• Exercise prompt: Omit the images, then output each of the records below exactly.

═════ Task material ═════

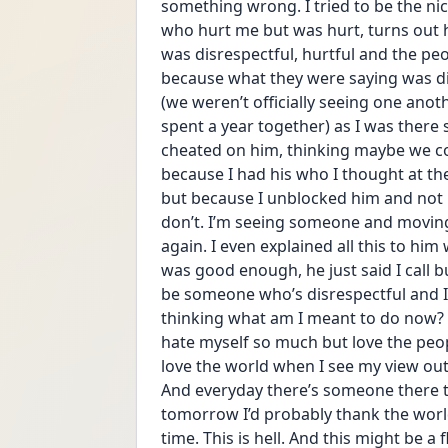
something wrong. I tried to be the ni
who hurt me but was hurt, turns out 
was disrespectful, hurtful and the pe
because what they were saying was dis
(we weren’t officially seeing one ano
spent a year together) as I was there 
cheated on him, thinking maybe we cou
because I had his who I thought at th
but because I unblocked him and not h
don’t. I’m seeing someone and moving o
again. I even explained all this to h
was good enough, he just said I call bull
be someone who’s disrespectful and I 
thinking what am I meant to do now? I 
hate myself so much but love the peop
love the world when I see my view outsi
And everyday there’s someone there to 
tomorrow I’d probably thank the world.
time. This is hell. And this might be a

═════

• Response area:
something wrong. I tried to be the ni
who hurt me but was hurt, turns out 
was disrespectful, hurtful and the pe
because what they were saying was dis
(we weren’t officially seeing one ano
spent a year together) as I was there 
cheated on him, thinking maybe we cou
because I had his who I thought at th
but because I unblocked him and not h
don’t. I’m seeing someone and moving o
again. I even explained all this to h
was good enough, he just said I call bull
be someone who’s disrespectful and I 
thinking what am I meant to do now? I 
hate myself so much but love the peop
love the world when I see my view outsi
And everyday there’s someone there to 
tomorrow I’d probably thank the world.
time. This is hell. And this might be a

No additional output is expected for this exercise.